More insights at the feed bunk
Ration formulation is currently based on only a limited number of measurements from the silage. To enable more precise feeding and better control of the feeding process, a NIR-sensor installed at the feed mixer may offer a solution. The key question is how reliable these measurements are for different feed mixtures and individual feed components. In this validation study, it was assessed whether the sensor provides meaningful and practical information for on-farm use, and where variability occurs. Also, it was assessed whether the ration was mixed accurately, according to the corresponding software. The results provide a clear picture of current performance and offer concrete guidance for further improvement of NIR-based feeding support in the future.
Broad research question
What do you need to be certain about when measuring in the mixing wagon
The study focuses on the accuracy of NIR measurements of dry matter, crude protein, crude fibre, crude fat and crude ash. Measurements were carried out in mixtures of grass silage, maize silage, by-products and a complete ration. This makes it clear in which situations the sensor provides usable information that can be directly applied in ration management and process control.
Approach
Comparing with laboratories provides a reference
For the validation, various feed samples were measured using the NIR sensor in the feed mixing wagon and compared with results from six laboratories. This made it possible to identify differences in component levels. At the same time, the homogeneity of the ration was assessed by analysing particle size distribution and feed value. In this way, both composition and homogeneity were evaluated.
Objective
Reliable measurement in practice is the standard
The use of NIR only adds value if measurements can be trusted across different mixtures and in daily operations. The objective is to determine whether the sensor is sufficiently accurate for assessing feed composition and quality and whether it can be used to monitor mixture homogeneity. This helps safeguard mixing quality and supports well-founded decisions.
Results and reflection
Currently usable for dry matter and protein further calibration needed
The sensor performs well for dry matter and crude protein in mixtures of grass silage, maize silage and by-products. For crude fibre, crude fat and crude ash, and for single-component mixtures, results are variable. It is therefore too early to rely on all absolute values. Further calibration will improve reliability.
Successful outcomes:
Reliable values for dry matter and crude protein in mixed rations containing grass silage, maize silage and by-products.

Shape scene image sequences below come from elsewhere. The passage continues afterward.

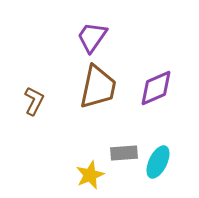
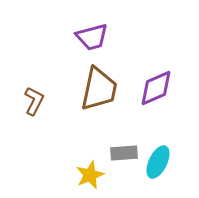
purple trapezoid: rotated 140 degrees counterclockwise
brown trapezoid: moved 1 px right, 2 px down
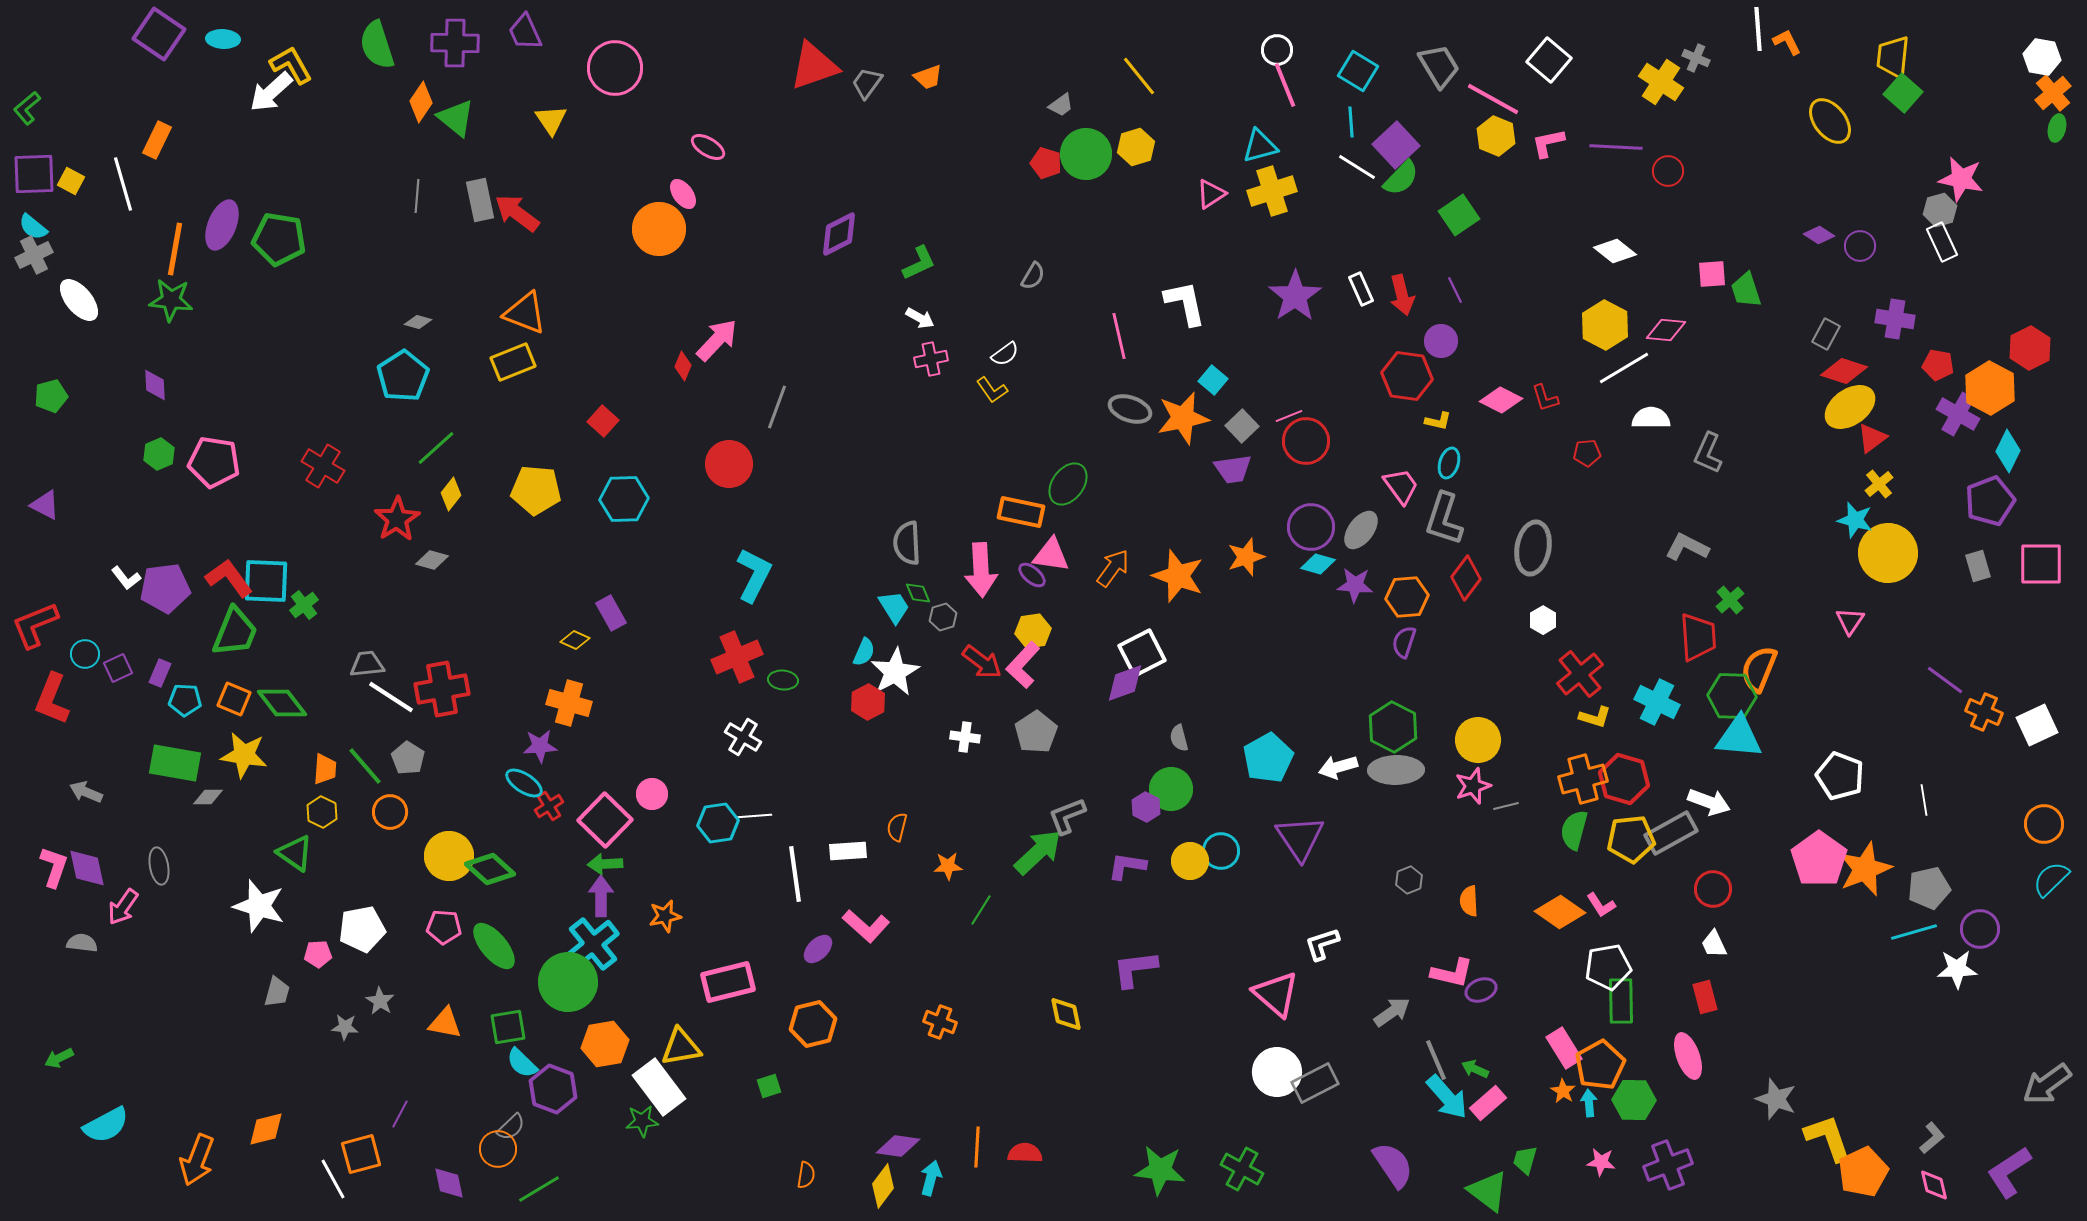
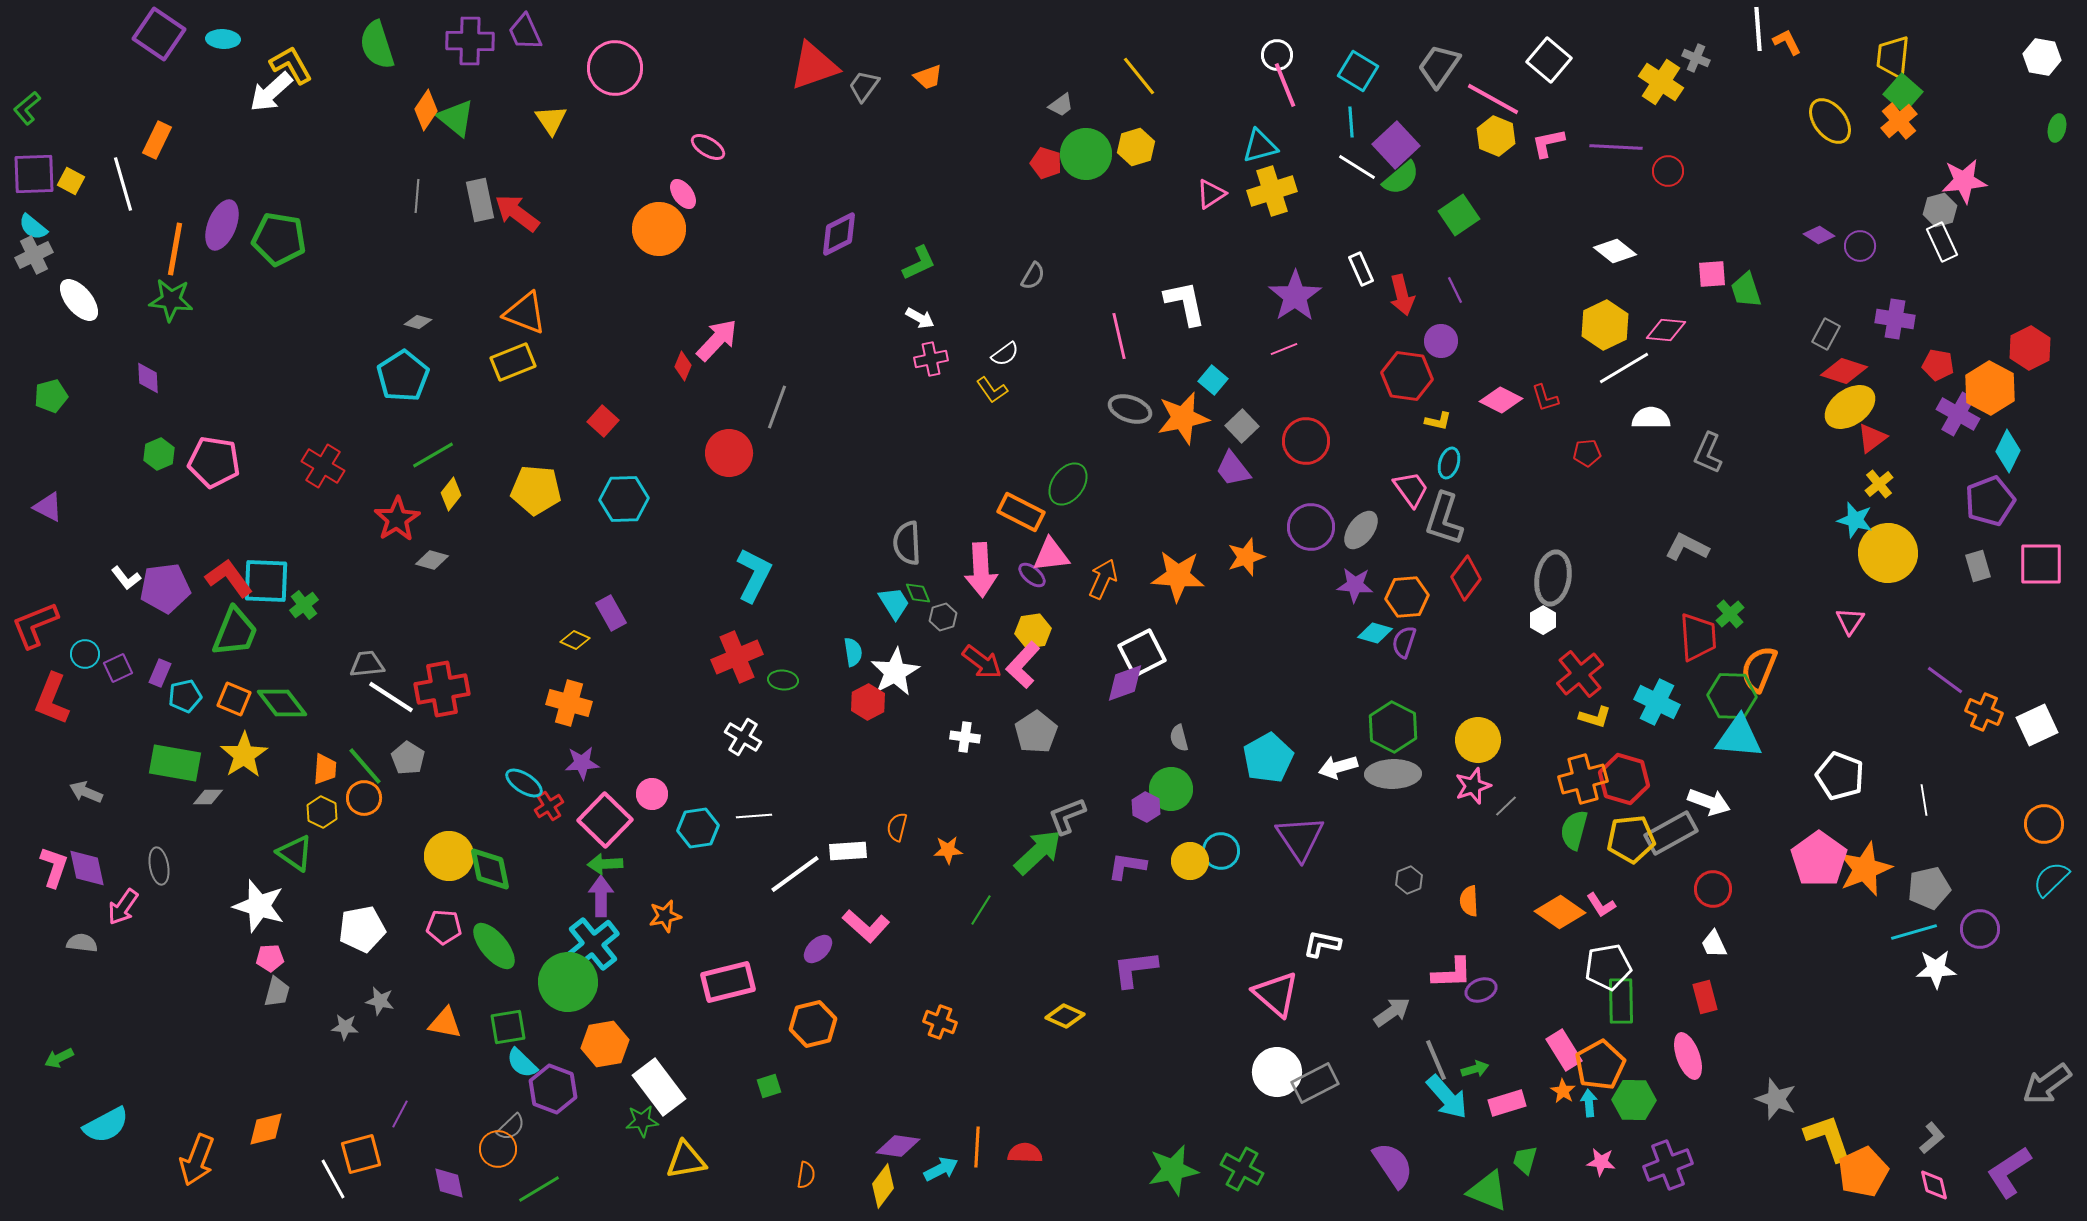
purple cross at (455, 43): moved 15 px right, 2 px up
white circle at (1277, 50): moved 5 px down
gray trapezoid at (1439, 66): rotated 114 degrees counterclockwise
gray trapezoid at (867, 83): moved 3 px left, 3 px down
orange cross at (2053, 93): moved 154 px left, 28 px down
orange diamond at (421, 102): moved 5 px right, 8 px down
green semicircle at (1401, 178): rotated 6 degrees clockwise
pink star at (1961, 179): moved 3 px right, 2 px down; rotated 18 degrees counterclockwise
white rectangle at (1361, 289): moved 20 px up
yellow hexagon at (1605, 325): rotated 6 degrees clockwise
purple diamond at (155, 385): moved 7 px left, 7 px up
pink line at (1289, 416): moved 5 px left, 67 px up
green line at (436, 448): moved 3 px left, 7 px down; rotated 12 degrees clockwise
red circle at (729, 464): moved 11 px up
purple trapezoid at (1233, 469): rotated 60 degrees clockwise
pink trapezoid at (1401, 486): moved 10 px right, 3 px down
purple triangle at (45, 505): moved 3 px right, 2 px down
orange rectangle at (1021, 512): rotated 15 degrees clockwise
gray ellipse at (1533, 548): moved 20 px right, 30 px down
pink triangle at (1051, 555): rotated 15 degrees counterclockwise
cyan diamond at (1318, 564): moved 57 px right, 69 px down
orange arrow at (1113, 568): moved 10 px left, 11 px down; rotated 12 degrees counterclockwise
orange star at (1178, 576): rotated 16 degrees counterclockwise
green cross at (1730, 600): moved 14 px down
cyan trapezoid at (894, 607): moved 4 px up
cyan semicircle at (864, 652): moved 11 px left; rotated 32 degrees counterclockwise
cyan pentagon at (185, 700): moved 4 px up; rotated 16 degrees counterclockwise
purple star at (540, 746): moved 42 px right, 17 px down
yellow star at (244, 755): rotated 30 degrees clockwise
gray ellipse at (1396, 770): moved 3 px left, 4 px down
gray line at (1506, 806): rotated 30 degrees counterclockwise
orange circle at (390, 812): moved 26 px left, 14 px up
cyan hexagon at (718, 823): moved 20 px left, 5 px down
orange star at (948, 866): moved 16 px up
green diamond at (490, 869): rotated 36 degrees clockwise
white line at (795, 874): rotated 62 degrees clockwise
white L-shape at (1322, 944): rotated 30 degrees clockwise
pink pentagon at (318, 954): moved 48 px left, 4 px down
white star at (1957, 969): moved 21 px left
pink L-shape at (1452, 973): rotated 15 degrees counterclockwise
gray star at (380, 1001): rotated 20 degrees counterclockwise
yellow diamond at (1066, 1014): moved 1 px left, 2 px down; rotated 54 degrees counterclockwise
yellow triangle at (681, 1047): moved 5 px right, 113 px down
pink rectangle at (1564, 1048): moved 2 px down
green arrow at (1475, 1069): rotated 140 degrees clockwise
pink rectangle at (1488, 1103): moved 19 px right; rotated 24 degrees clockwise
green star at (1160, 1170): moved 13 px right; rotated 18 degrees counterclockwise
cyan arrow at (931, 1178): moved 10 px right, 9 px up; rotated 48 degrees clockwise
green triangle at (1488, 1191): rotated 15 degrees counterclockwise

Practical control of mixing quality through particle size distribution and feed value analysis.
Lessons learned:
Values for crude fibre, crude fat and crude ash show variation.
Measurements in single-component mixtures are not yet sufficiently consistent.
Further sensor calibration is required before absolute values can be fully trusted.
For practice, this means applying the technology where it already works and continuing development where needed. Within NXTGEN Hightech Agrifood, we work with partners such as Trioliet to broaden applicability, improve calibrations and accelerate validation across the value chain. Step by step, NIR in the mixing wagon is evolving into a reliable link in the daily feeding process.